Adjuvant systemic therapy: Adjuvant systemic therapy is recommended for women
with stage II breast cancer. It may involve hormone therapy, chemo, trastuzumab, or
some combination of these, depending on the patient's age, estrogen-receptor status, and
HER2/neu status. See the following section for more information on adjuvant therapy.
Neoadjuvant therapy: An option for some women who would like to have BCS, but the
surgeon thinks the tumor is too large to have a good result, is to have neoadjuvant (before
surgery) chemo, hormone therapy, and/or trastuzumab to shrink the tumor.
If the neoadjuvant treatment shrinks the tumor enough, women may then be able to have
BCS (such as lumpectomy) followed by radiation therapy. More adjuvant therapy after
surgery may also be given.
If the tumor does not shrink enough for BCS, then mastectomy may be required.
Adjuvant therapy may also be given after surgery, but would likely be with different
drugs, since the tumor did not shrink with the first set given. Radiation therapy may be
given after surgery, as well.
A woman's chance for survival from breast cancer does not seem to be affected by
whether she gets chemo before or after her breast surgery.
Stage III
For a cancer to be a stage III, the tumor must be large (greater than 5 cm or about 2
inches across) or growing into nearby tissues (the skin over the breast or the muscle
underneath), or the cancer has spread to many nearby lymph nodes. Local treatment for
some stage III breast cancers is largely the same as that for stage II breast cancers.

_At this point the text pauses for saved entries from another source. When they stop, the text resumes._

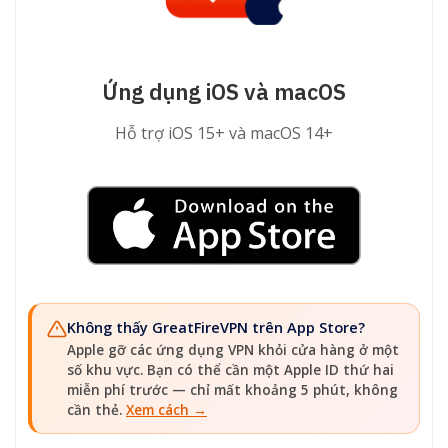
Ứng dụng iOS và macOS
Hỗ trợ iOS 15+ và macOS 14+
Không thấy GreatFireVPN trên App Store?
Apple gỡ các ứng dụng VPN khỏi cửa hàng ở một
số khu vực. Bạn có thể cần một Apple ID thứ hai
miễn phí trước — chỉ mất khoảng 5 phút, không
cần thẻ.
Xem cách →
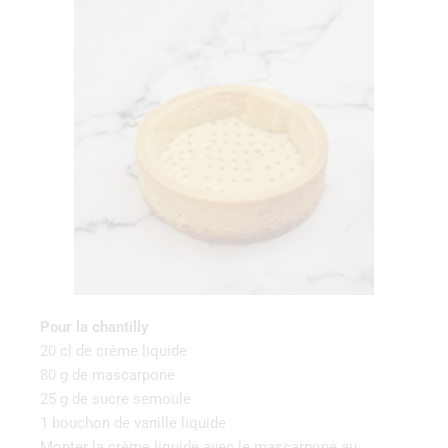
Pour la chantilly
20 cl de crème liquide
80 g de mascarpone
25 g de sucre semoule
1 bouchon de vanille liquide
Monter la crème liquide avec le mascarpone au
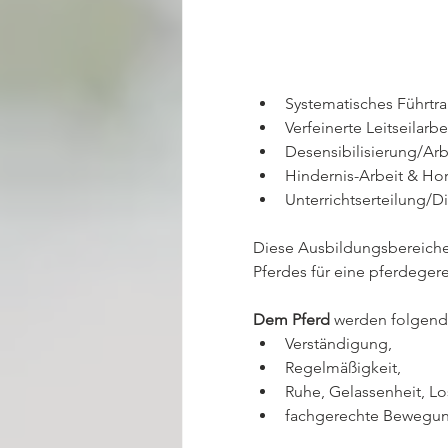
Systematisches Führtra
Verfeinerte Leitseilarb
Desensibilisierung/Arb
Hindernis-Arbeit & Hor
Unterrichtserteilung/Di
Diese Ausbildungsbereiche 
Pferdes für eine pferdeger
Dem Pferd
 werden folgend
Verständigung,
Regelmäßigkeit,
Ruhe, Gelassenheit, Lo
fachgerechte Bewegun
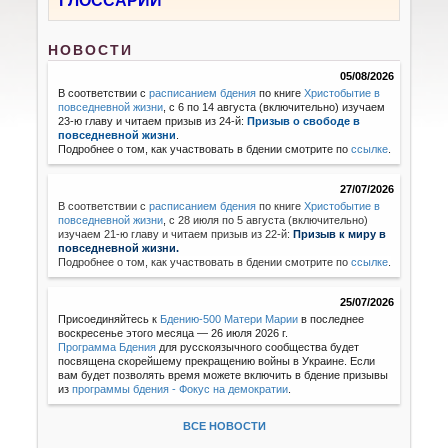
ГЛОССАРИЙ
НОВОСТИ
05/08/2026
В соответствии с
расписанием бдения
по книге
Христобытие в
повседневной жизни
, с 6 по 14 августа (включительно) изучаем
23-ю главу и читаем призыв из 24-й:
Призыв о свободе в
повседневной жизни
.
Подробнее о том, как участвовать в бдении смотрите по
ссылке
.
27/07/2026
В соответствии с
расписанием бдения
по книге
Христобытие в
повседневной жизни
,
с 28 июля по 5 августа (включительно)
изучаем 21-ю главу и читаем призыв из 22-й:
Призыв к миру в
повседневной жизни.
Подробнее о том, как участвовать в бдении смотрите по
ссылке
.
25/07/2026
Присоединяйтесь к
Бдению-500 Матери Марии
в последнее
воскресенье этого месяца — 26 июля 2026 г.
Программа Бдения
для русскоязычного сообщества будет
посвящена скорейшему прекращению войны в Украине. Если
вам будет позволять время можете включить в бдение призывы
из
программы бдения - Фокус на демократии
.
ВСЕ НОВОСТИ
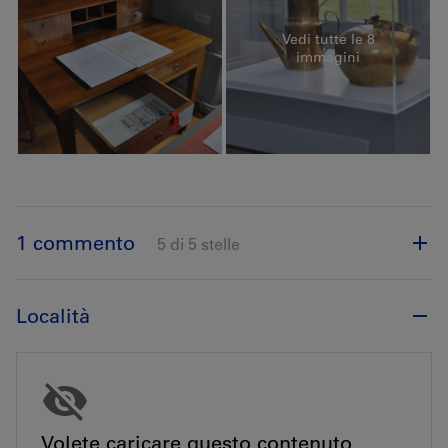
Vedi tutte le 8
immagini
1 commento
5 di 5 stelle
Località
Volete caricare questo contenuto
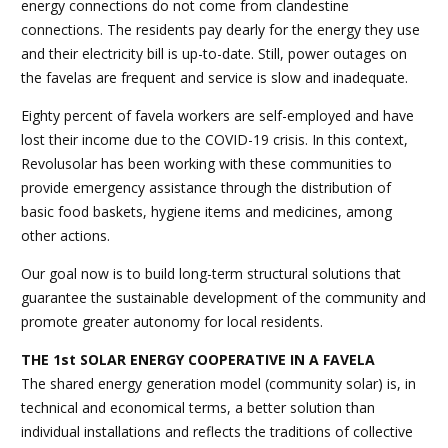
energy connections do not come from clandestine
connections. The residents pay dearly for the energy they use
and their electricity bill is up-to-date. Still, power outages on
the favelas are frequent and service is slow and inadequate.
Eighty percent of favela workers are self-employed and have
lost their income due to the COVID-19 crisis. In this context,
Revolusolar has been working with these communities to
provide emergency assistance through the distribution of
basic food baskets, hygiene items and medicines, among
other actions.
Our goal now is to build long-term structural solutions that
guarantee the sustainable development of the community and
promote greater autonomy for local residents.
THE 1st SOLAR ENERGY COOPERATIVE IN A FAVELA
The shared energy generation model (community solar) is, in
technical and economical terms, a better solution than
individual installations and reflects the traditions of collective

Tumors that are small enough (and have not grown into nearby tissues) may be removed
by BCS (such as lumpectomy) which is followed by radiation therapy. Otherwise, the
breast is treated with mastectomy (with or without breast reconstruction). Sentinel lymph
node biopsy may be an option for some patients, but most require an axillary lymph node
dissection. Surgery is usually followed by adjuvant systemic chemotherapy, and/or
hormone therapy, and/or trastuzumab. Radiation after mastectomy is often recommended.
Often, stage III cancers are treated with neoadjuvant chemo (chemo before surgery). This
may shrink the tumor enough that BCS may be done. Otherwise, a mastectomy is done.
Usually an axillary lymph node dissection is done as well. Immediate reconstruction may

be an option for some, but reconstruction is often delayed until after radiation therapy,
which is often given even if a mastectomy is done. Adjuvant chemo may also be given,
and adjuvant hormone therapy is offered to all women with hormone receptor–positive
breast cancers.
Some inflammatory breast cancers are stage III. They are treated with neoadjuvant
chemo, sometimes with radiation. This is followed by a mastectomy and axillary lymph
node dissection. Then adjuvant treatment with chemo (and trastuzumab if the cancer is
HER2-positive), radiation therapy (if it wasn’t given before surgery), and hormone
therapy (if the cancer is hormone receptor−positive) is given.